— Как у вас хорошо! Как всё вкусно! Как хорошо в Америке!
Вдруг Сергей произносит с некоторой задумчивостью:
— Если бы нашим, да ихнюю свободу, то мы бы Африку кормили! Тут — кажинный миллионер! Кто работать хочет! А народ ихний разбаловался! Тупые, работать не любят! Работать не хотят!
— Ну, страна‑то богатая, как‑никак, — тихо заметил кто— то из нас, не пытаясь затевать никаких дискуссий.
На это замечание донской казак Сергей Наугольнов произнёс речь, записанную мною без всяких изменений:
— Они — наследники! Первые ихние люди были умные — Джефферсон ихний и Вашингтон ихний, всё и обосновали! А почему богатые? — спросил Сергей, как бы задавая самому себе этот вопрос для осмысливания. И сам себе ответил:
— Деньги у них двести лет не менялись, так и идут! Так и идут!

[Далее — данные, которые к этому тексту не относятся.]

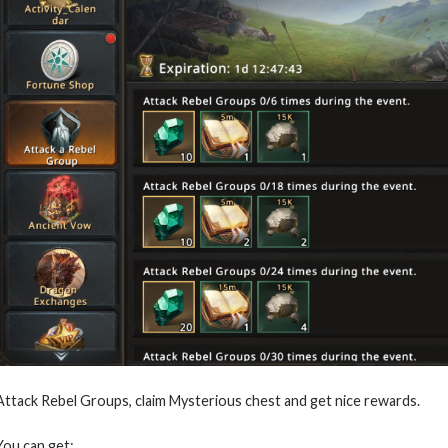
Attack Rebel Groups, claim Mysterious chest and get nice rewards.
You can get:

Сергей встал, вдохнул воздух, положил вилку и салфетку на стол и магическим голосом, достойным великих актёров, играющих королей или Наполеонов, произнёс снова:
— Деньги двести лет не менялись! Так и идут! Так и идут! — И сопроводил эти слова медленным жестом, перекладывая что‑то из одной руки в другую, и прихлопнув обе руки вместе, руками дорисовав вывод, замер: — Так и идут!
Мы смотрели на окаменевшего на секунду Сергея, стоящего с неразжатыми руками и прислушивающегося к чему‑то в пригоршнях сомкнутых ладоней. Даничка прорезал уважительное молчание каким‑то желанием, а Толя подсел к Валечке и начал её расспрашивать:
— Что вы по вечерам делаете?
— Я после работы помогаю маменьке и папеньке по хозяйству, — ответила, смутившись, красавица, тихо взглянув на Толю и медленно прикрыв глаза ресницами. — И ещё я люблю шить, — добавила она.
— Она у нас мастерица, — вмешалась Анна, — всё сама себе шьёт. А как вышивает! Посмотрите, вот эти салфетки — её работы.
— У меня есть швейная машинка, я на ней шью себе платья, а выкройки покупаю у Ронку. Вышивать люблю и ришелье, и гладью по рисункам.
— А как вы свободное время ещё проводите? — поинтересовался Толя.
— Иногда с папенькой и маменькой у Ронку шоппинг делаем.
— Мы её без нас никуда не отпускаем, — сказал Сергей.
— Много тут желающих на дармовщинку, на моё хозяйство позариться… на чужое добро заглядываться! — и посмотрел на Толю, что‑то прикидывая.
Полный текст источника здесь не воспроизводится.